OpenStack Modules in focus

Below is a list of selected improvements and changes that will take place with the upgrade to Victoria in City and Compliant Cloud specifically.


  • Users can now specify the TLS ciphers acceptable for listeners and pools. This will allow load balancers to enforce security compliance requirements.
  • Octavia provider drivers can now offer HTTP/2 over TLS (protocol negotiation via ALPN) to clients.
  • Two new types of health monitoring are now valid for UDP listeners. Both HTTP and TCP check types can now be used.


  • Neutron API now allows tagging resources directly in the POST request
  • Add a new field description to the PortForwarding resource.
  • Address scope is now supported via the network RBAC mechanism
  • Subnetpool is now supported via the network RBAC mechanism.


  • Add a new label named master_lb_allowed_cidrs to control the IP ranges which can access the Kubernetes API and etcd load balancers of the master. To get this feature, the minimum version of Heat is Ussuri and the minimum version of Octavia is Train.
  • Magnum now cascade deletes all the load balancers before deleting the cluster, not only including load balancers for the cluster services and ingresses, but also those for Kubernetes API/etcd endpoints.
  • New labels to support containerd as a runtime.
  • Along with the Kubernetes version upgrade support just released, adding the support to upgrade the operating system of the k8s cluster (including master and worker nodes). It’s an in-place upgrade leveraging the atomic/ostree upgrade capability.

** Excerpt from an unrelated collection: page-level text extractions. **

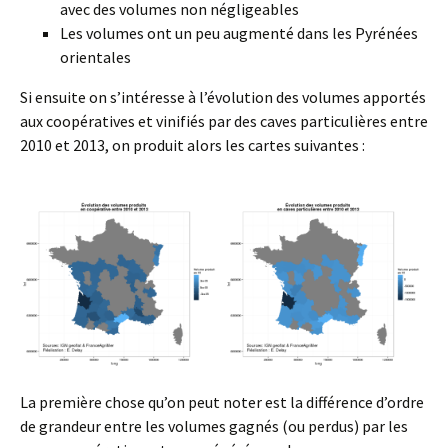
avec des volumes non négligeables
Les volumes ont un peu augmenté dans les Pyrénées
orientales
Si ensuite on s’intéresse à l’évolution des volumes apportés
aux coopératives et vinifiés par des caves particulières entre
2010 et 2013, on produit alors les cartes suivantes :
La première chose qu’on peut noter est la différence d’ordre
de grandeur entre les volumes gagnés (ou perdus) par les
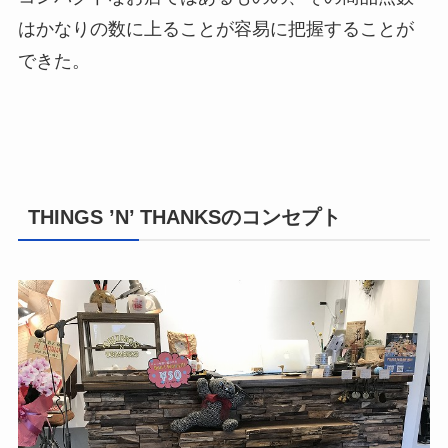
はかなりの数に上ることが容易に把握することが
できた。
THINGS ’N’ THANKSのコンセプト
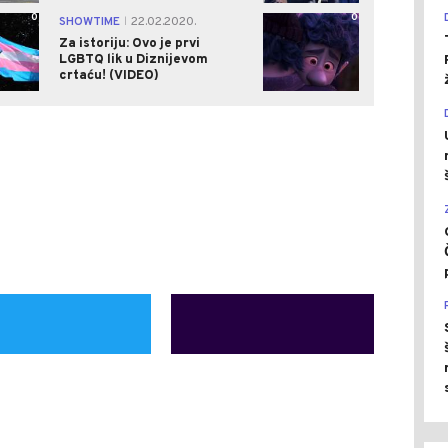
0
0
SHOWTIME
22.02.2020.
|
Za istoriju: Ovo je prvi
LGBTQ lik u Diznijevom
crtaću! (VIDEO)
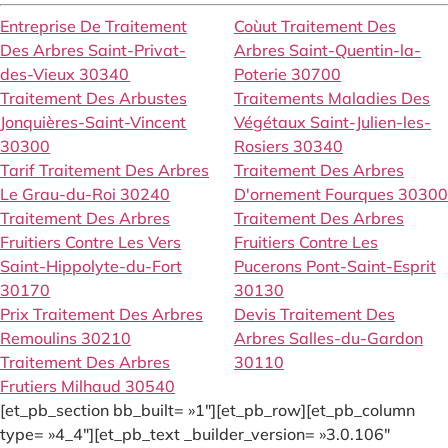
Entreprise De Traitement
Coùut Traitement Des
Des Arbres Saint-Privat-
Arbres Saint-Quentin-la-
des-Vieux 30340
Poterie 30700
Traitement Des Arbustes
Traitements Maladies Des
Jonquières-Saint-Vincent
Végétaux Saint-Julien-les-
30300
Rosiers 30340
Tarif Traitement Des Arbres
Traitement Des Arbres
Le Grau-du-Roi 30240
D'ornement Fourques 30300
Traitement Des Arbres
Traitement Des Arbres
Fruitiers Contre Les Vers
Fruitiers Contre Les
Saint-Hippolyte-du-Fort
Pucerons Pont-Saint-Esprit
30170
30130
Prix Traitement Des Arbres
Devis Traitement Des
Remoulins 30210
Arbres Salles-du-Gardon
Traitement Des Arbres
30110
Frutiers Milhaud 30540
[et_pb_section bb_built= »1″][et_pb_row][et_pb_column
type= »4_4″][et_pb_text _builder_version= »3.0.106″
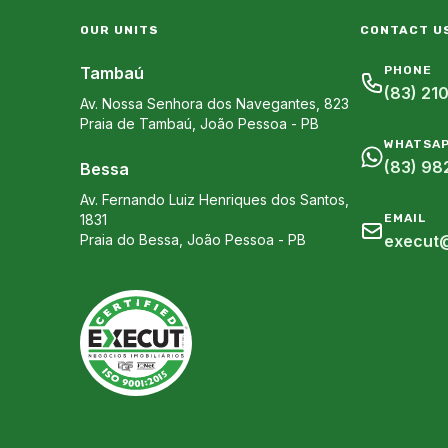
OUR UNITS
CONTACT U
Tambaú
PHONE
(83) 21
Av. Nossa Senhora dos Navegantes, 823
Praia de Tambaú
,
João Pessoa
-
PB
WHATSA
(83) 98
Bessa
Av. Fernando Luiz Henriques dos Santos,
1831
EMAIL
Praia do Bessa
,
João Pessoa
-
PB
execut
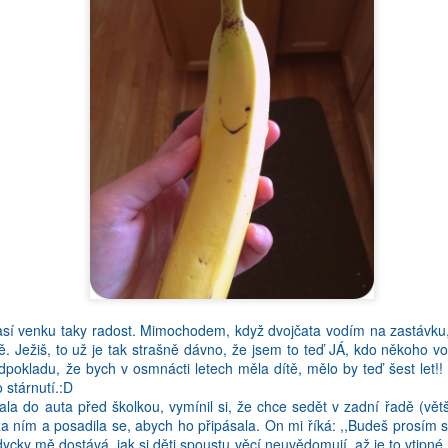
n, ze jednak nejsem perfektni v anglictine, ale zaroven uz vubec nej
 mi pred par lety prislo tak prirozene, ted jde ztezka. Ja jsem prece 
bych neumela gramatiku, ale slova ze me lezou jak z chlupate deky.
avala. No a pak nastava jedna ze tri situaci:
lictine, ale nemuzu prijit na stejny vyraz v cestine! Tohle se mi stava 
eco zajimaveho stane, a ja to pak chci rict mamce, ale ono to vubec n
. No a pak uz ta historka ani neni vtipna nebo zajimava.
así venku taky radost. Mimochodem, když dvojčata vodím na zastávku,
ine, ale nemuzu ho dostat do anglictiny. Ono tohle spis neni o slov
. Ježiš, to už je tak strašně dávno, že jsem to teď JÁ, kdo někoho vod
Nekdy chci znit strasne sofistikovane (hlavne kdyz se hadam), a chci po
edpokladu, že bych v osmnácti letech měla dítě, mělo by teď šest let!
iny vsak nevyznim sofistikovane, ale jako uplny debil. Taky si zkust
 stárnutí.:D
la do auta před školkou, vymínil si, že chce sedět v zadní řadě (větš
a ním a posadila se, abych ho připásala. On mi říká: ,,Budeš prosím s
e obeho. Kdyz vite, o cem mluvite, ale nemuzete si na to slovicko vz
dycky mě dostává, jak si děti spoustu věcí neuvědomují, až je to vtipn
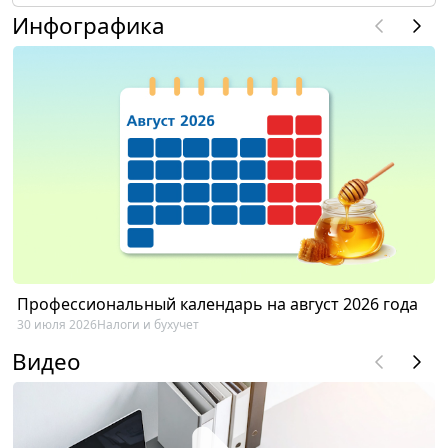
Инфографика
Профессиональный календарь на август 2026 года
30 июля 2026
Налоги и бухучет
Видео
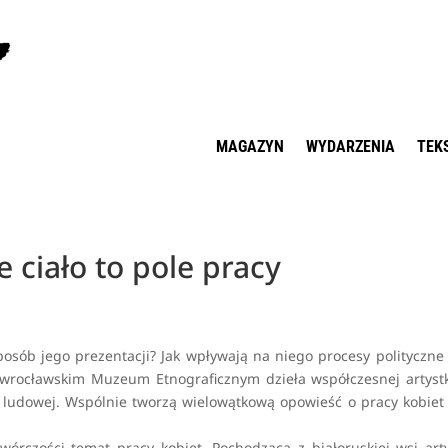
MAGAZYN
WYDARZENIA
TEK
 ciało to pole pracy
posób jego prezentacji? Jak wpływają na niego procesy polityczne
rocławskim Muzeum Etnograficznym dzieła współczesnej artystk
y ludowej. Wspólnie tworzą wielowątkową opowieść o pracy kobiet 
wórczości temat pracy kobiet. Pochodząca z białoruskiej wsi art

  • Properties of the VPNaaS OS::Neutron::IKEPolicy resource can now be updated in place.
  • Support for a lot of Octavia resources has been added.


Trove has been picking up some serious pace lately and a lot of progress is currently happening inside the project. For example, a new architecture is now in place where the database services are running inside Docker containers on the Trove instances. The stability in general, core features for this service is in place and the number of supported database engines is increasing as well.

It is our intent to deploy this service in City Cloud and Compliant Cloud in 2021. Initially, three database engines will be supported: default MySQL 5.7 version, all MariaDB 11.4 versions, and Postgres 12.4. We will communicate more details as we get closer to deployment.


So, again in this new OpenStack release, the Cloud infrastructure has been further improved and extended with new features. OpenStack still is the most extensive and reliable open-source cloud infrastructure solution available today. With features further extended, it is becoming suitable for more and more use cases. 

City Network is confident we are building a very competitive and feature-rich infrastructure service with OpenStack and, of course, with full regulatory compliance by design.